Effect of TAT-Δp85 on Th1 and Th2 cytokine secretion after four OVA challenges on days 21, 22, 23, and 24. BAL fluids were collected 24 h after the last OVA challenge. Positive (▪) and negative (□) controls are OVA and saline challenged animals, respectively, without any pretreatment. TAT-Δp85 reduces the level of Th2 cytokines, IL-4 and IL-5, but has no effect on the Th1 cytokine IFNγ. Note difference in scale on the ordinate. Each bar represents the mean ± SEM of 4–6 mice. **P < 0.01 compared with positive control group. ND, not detectable.

Figure 7.

Histologic examination of lung tissues. (A) Representative sections of the lungs. The lung sections were obtained from saline- (1, 4) or OVA- (2, 3, 5, 6) challenged mice in the absence (1, 2, 4, 5) or presence (3, 6) of TAT-Δp85 (10 mg/kg). Sections are stained with haematoxylin and eosin (1, 2, 3) for morphological analysis of inflammation and with alcian blue/PAS (4, 5, 6) for analysis of mucin-containing cells.
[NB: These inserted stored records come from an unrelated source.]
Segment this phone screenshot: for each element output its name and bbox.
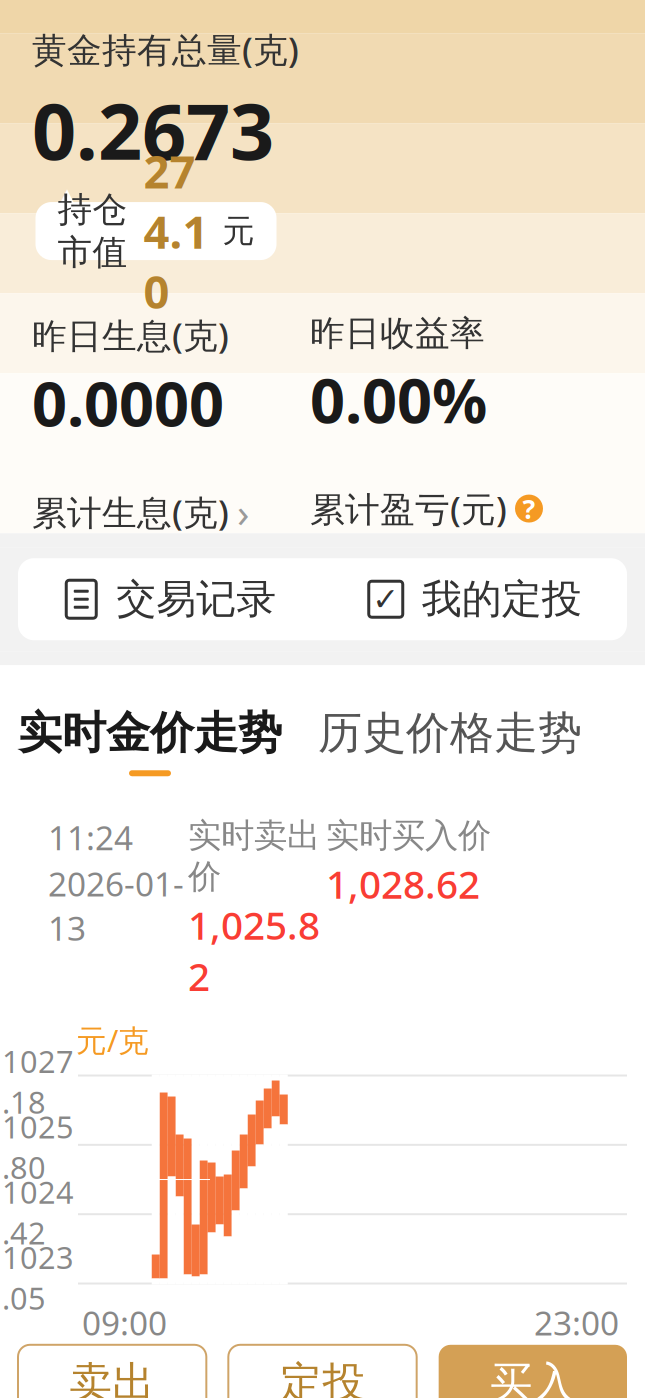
staticText: 昨日生息(克) xyxy=(32,312,229,358)
button[interactable]: 历史价格走势 xyxy=(300,691,600,791)
staticText: 实时买入价 xyxy=(326,815,491,856)
staticText: 实时卖出价 xyxy=(188,815,320,897)
staticText: 元/克 xyxy=(76,1020,149,1060)
staticText: 买入 xyxy=(490,1357,576,1398)
staticText: › xyxy=(237,486,249,539)
button[interactable]: 定投 xyxy=(228,1345,417,1398)
button[interactable]: 交易记录 xyxy=(18,558,322,640)
button[interactable]: 卖出 xyxy=(18,1345,206,1398)
staticText: 0.2673 xyxy=(32,78,274,181)
staticText: 实时金价走势 xyxy=(18,706,282,760)
staticText: 累计盈亏(元) xyxy=(310,486,507,532)
staticText: 我的定投 xyxy=(422,575,582,624)
staticText: 黄金持有总量(克) xyxy=(32,26,299,72)
staticText: 23:00 xyxy=(534,1300,619,1345)
staticText: 交易记录 xyxy=(116,575,276,624)
staticText: ✓ xyxy=(372,581,399,617)
staticText: 持仓市值 xyxy=(58,188,128,274)
staticText: 1,028.62 xyxy=(326,858,480,910)
staticText: 1025.80 xyxy=(2,1106,74,1188)
staticText: 274.10 xyxy=(144,141,208,321)
staticText: 1027.18 xyxy=(2,1041,74,1122)
button[interactable]: 买入 xyxy=(439,1345,627,1398)
staticText: +274.10 xyxy=(310,536,537,617)
staticText: 0.0000 xyxy=(32,543,224,624)
staticText: ▲ xyxy=(58,183,76,210)
staticText: ? xyxy=(522,491,536,526)
staticText: 11:24 xyxy=(48,815,133,860)
staticText: 1023.05 xyxy=(2,1237,74,1318)
staticText: 卖出 xyxy=(69,1357,155,1398)
staticText: 2026-01-13 xyxy=(48,862,184,950)
button[interactable]: 实时金价走势 xyxy=(0,691,300,791)
staticText: 定投 xyxy=(280,1357,366,1398)
staticText: 累计生息(克) xyxy=(32,489,229,535)
staticText: 09:00 xyxy=(82,1300,167,1345)
staticText: 历史价格走势 xyxy=(318,706,582,760)
staticText: 1024.42 xyxy=(2,1172,74,1253)
staticText: 元 xyxy=(222,211,254,251)
staticText: 昨日收益率 xyxy=(310,312,485,355)
button[interactable]: ✓ xyxy=(322,558,627,640)
staticText: 0.00% xyxy=(310,359,487,440)
staticText: 0.0000 xyxy=(32,362,224,444)
staticText: 1,025.82 xyxy=(188,899,320,1002)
Tissue was examined by light microscopy (original magnification 400×). Substantial inflammation and mucin production caused by OVA (2, 5) are blocked by TAT-Δp85 (3, 6); compare with saline control (1, 4). (B) Semiquantitative analysis of the severity of peribronchial inflammation and the abundance of PAS-positive mucus-containing cells. Total lung inflammation and PAS-positive cells were defined as the average of the scores as described in Materials and Methods. *P < 0.05 and **P < 0.01 compared with positive control group.

Figure 8.

Effect of TAT-Δp85 on antigen-induced airway hyperresponsiveness to methacholine in immunized mice following four OVA challenges on days 21, 22, 23 and 24. Airway responsiveness was measured 24 h after the last OVA challenge. Positive (□) and negative (Δ) controls are OVA and saline challenged animals, respectively, without any pretreatment. Δp85 lacking the TAT domain has no attenuating effect on antigen challenge in immune sensitized mice (□). By contrast, 10 mg/kg TAT-Δp85 (▪) blocked methacholine responsiveness in sensitized animals to control level (Δ), i.e., the response was comparable to that of sensitized, saline-challenged animals. Each bar represents the mean ± SEM of 4–6 mice. *P < 0.05 and **P < 0.01 compared with positive control group.